WHAT YOU WILL DO: Count the lines in the data below that include the word "Región", then state the total and nothing besides.

SOURCE DATA:
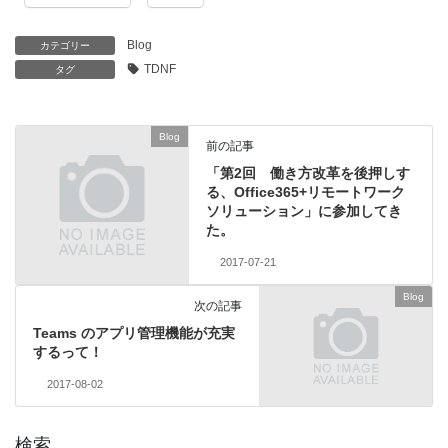
Blog
カテゴリー
TDNF
タグ
Blog
前の記事
「第2回 働き方改革を後押しす
る、Office365+リモートワーク
ソリューション」に参加してき
た。
2017-07-21
Blog
次の記事
Teams のアプリ管理機能が充実
するって！
2017-08-02
検索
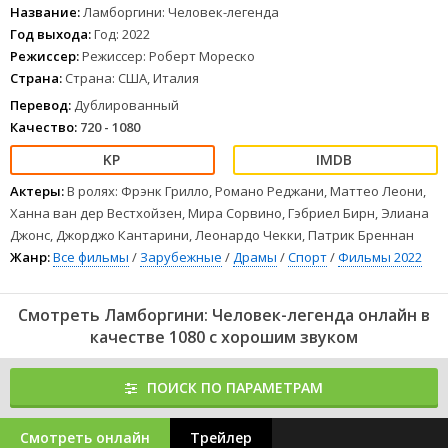
не оставляет. Уже во взрослом возрасте Ламборгини собирает
Название:
Ламборгини: Человек-легенда
неземной красоты спорткар, надеясь обогнать конкурента
Год выхода:
Год: 2022
в лице Энцо Феррари.
Режиссер:
Режиссер: Роберт Мореско
1
2
3
4
5
6
7
8
Страна:
Страна: США, Италия
Перевод:
Дублированный
Качество:
720 - 1080
Актеры:
В ролях: Фрэнк Грилло, Романо Реджани, Маттео Леони,
Ханна ван дер Вестхойзен, Мира Сорвино, Гэбриел Бирн, Элиана
Джонс, Джорджо Кантарини, Леонардо Чекки, Патрик Бреннан
Жанр:
Все фильмы
/
Зарубежные
/
Драмы
/
Спорт
/
Фильмы 2022
Смотреть Ламборгини: Человек-легенда онлайн в
качестве 1080 с хорошим звуком
ПОИСК ПО ПАРАМЕТРАМ
Смотреть онлайн
Трейлер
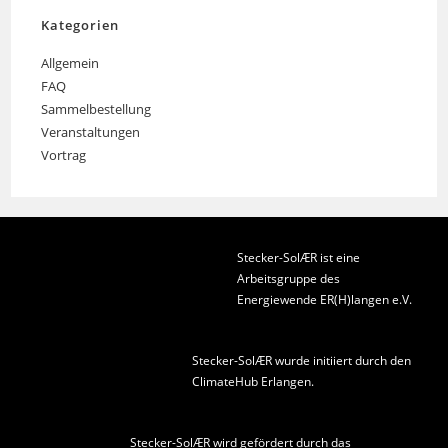
Kategorien
Allgemein
FAQ
Sammelbestellung
Veranstaltungen
Vortrag
Stecker-SolÆR ist eine
Arbeitsgruppe des
Energiewende ER(H)langen e.V.
Stecker-SolÆR wurde initiiert durch den
ClimateHub Erlangen
.
Stecker-SolÆR wird gefördert durch das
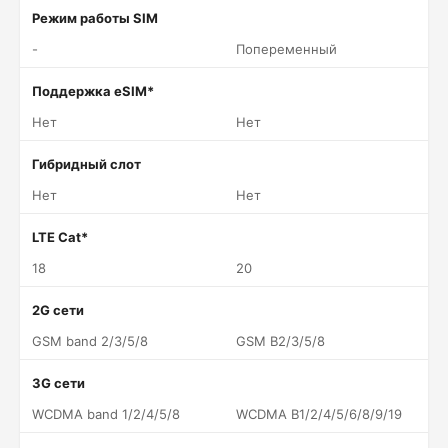
Режим работы SIM
-
Попеременный
Поддержка eSIM*
Нет
Нет
Гибридный слот
Нет
Нет
LTE Cat*
18
20
2G сети
GSM band 2/3/5/8
GSM B2/3/5/8
3G сети
WCDMA band 1/2/4/5/8
WCDMA B1/2/4/5/6/8/9/19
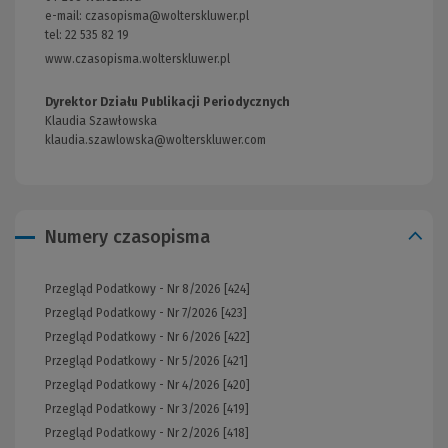
e-mail:
czasopisma@wolterskluwer.pl
tel: 22 535 82 19
www.czasopisma.wolterskluwer.pl
(Link
do
innej
Dyrektor Działu Publikacji Periodycznych
strony)
Klaudia Szawłowska
klaudia.szawlowska@wolterskluwer.com
Numery czasopisma
Przegląd Podatkowy - Nr 8/2026 [424]
Przegląd Podatkowy - Nr 7/2026 [423]
Przegląd Podatkowy - Nr 6/2026 [422]
Przegląd Podatkowy - Nr 5/2026 [421]
Przegląd Podatkowy - Nr 4/2026 [420]
Przegląd Podatkowy - Nr 3/2026 [419]
Przegląd Podatkowy - Nr 2/2026 [418]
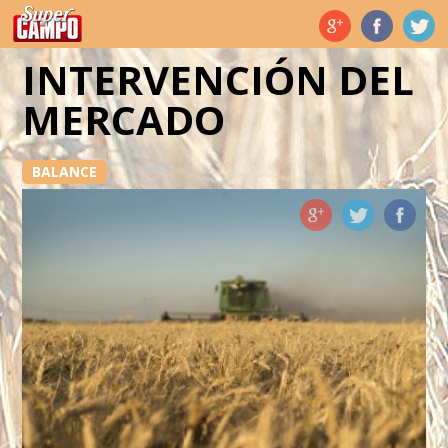
Temas de hoy
INTERVENCIÓN DEL
MERCADO
BALANCE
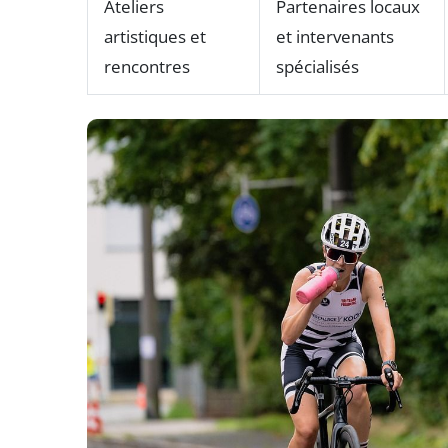
Ateliers
Partenaires locaux
artistiques et
et intervenants
rencontres
spécialisés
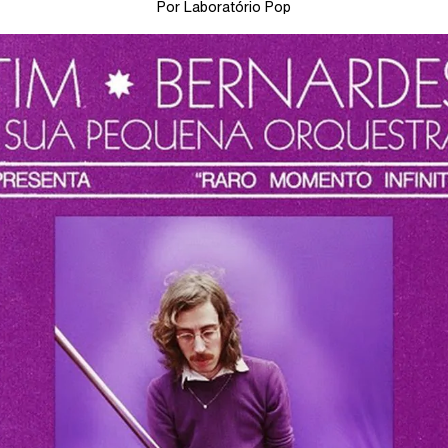
Por Laboratório Pop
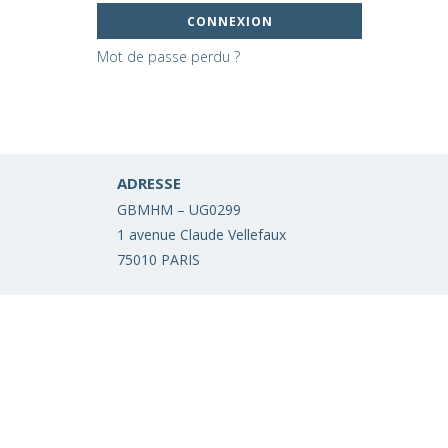
Mot de passe perdu ?
ADRESSE
GBMHM – UG0299
1 avenue Claude Vellefaux
75010 PARIS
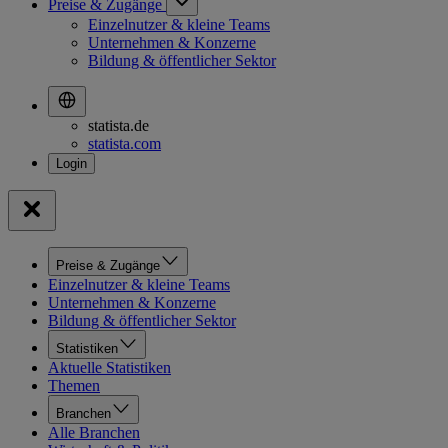
Preise & Zugänge
Einzelnutzer & kleine Teams
Unternehmen & Konzerne
Bildung & öffentlicher Sektor
statista.de
statista.com
Preise & Zugänge
Einzelnutzer & kleine Teams
Unternehmen & Konzerne
Bildung & öffentlicher Sektor
Statistiken
Aktuelle Statistiken
Themen
Branchen
Alle Branchen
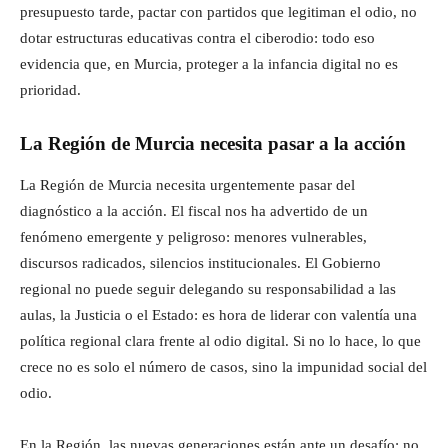
presupuesto tarde, pactar con partidos que legitiman el odio, no
dotar estructuras educativas contra el ciberodio: todo eso
evidencia que, en Murcia, proteger a la infancia digital no es
prioridad.
La Región de Murcia necesita pasar a la acción
La Región de Murcia necesita urgentemente pasar del
diagnóstico a la acción. El fiscal nos ha advertido de un
fenómeno emergente y peligroso: menores vulnerables,
discursos radicados, silencios institucionales. El Gobierno
regional no puede seguir delegando su responsabilidad a las
aulas, la Justicia o el Estado: es hora de liderar con valentía una
política regional clara frente al odio digital. Si no lo hace, lo que
crece no es solo el número de casos, sino la impunidad social del
odio.
En la Región, las nuevas generaciones están ante un desafío: no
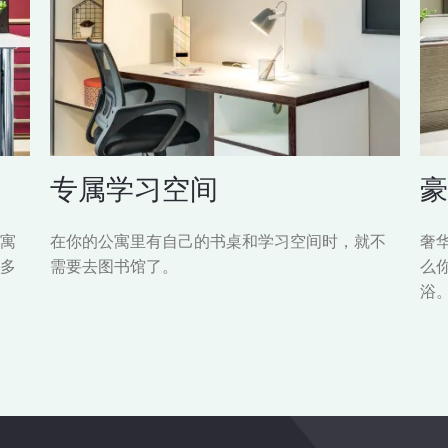
专属学习空间
豪
寓
在你的公寓里有自己的书桌和学习空间时，就不
奢
多
需要去图书馆了。
么
浴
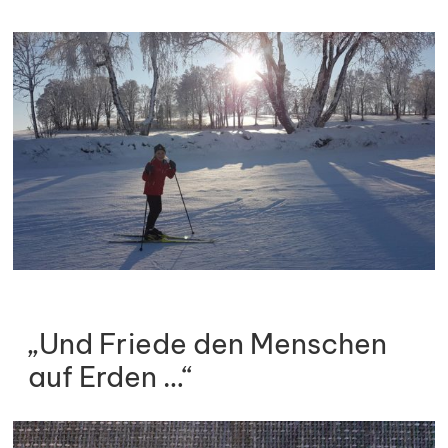
„Und Friede den Menschen
auf Erden …“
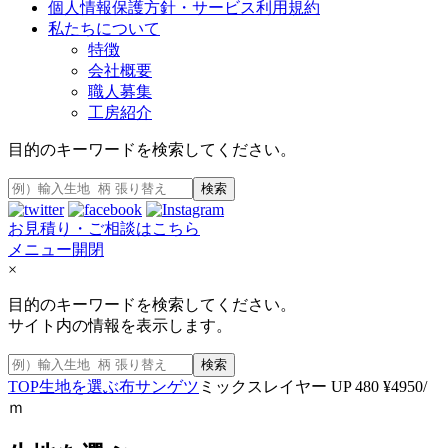
個人情報保護方針・サービス利用規約
私たちについて
特徴
会社概要
職人募集
工房紹介
目的のキーワードを検索してください。
検索
お見積り・ご相談はこちら
メニュー開閉
×
目的のキーワードを検索してください。
サイト内の情報を表示します。
検索
TOP
生地を選ぶ
布
サンゲツ
ミックスレイヤー UP 480 ¥4950/
ｍ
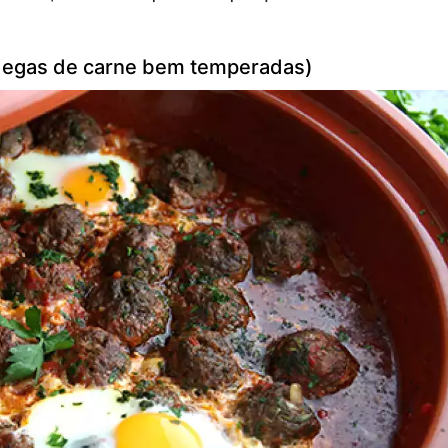
ndegas de carne bem temperadas)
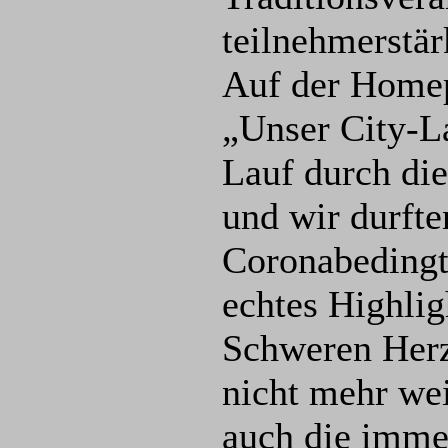
teilnehmerstär
Auf der Homep
„Unser City-La
Lauf durch die
und wir durfte
Coronabedingt
echtes Highlig
Schweren Herz
nicht mehr we
auch die imme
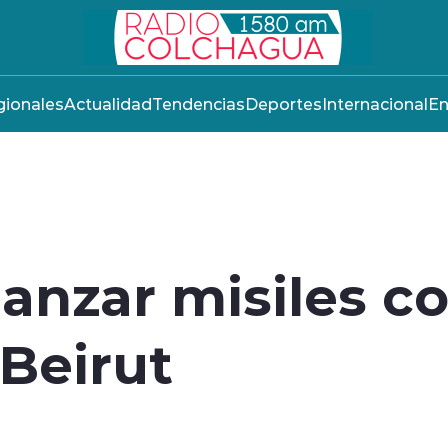
ionales
Actualidad
Tendencias
Deportes
Internacional
En
lanzar misiles co
 Beirut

SOLUTION TO THE PROBLEM: 3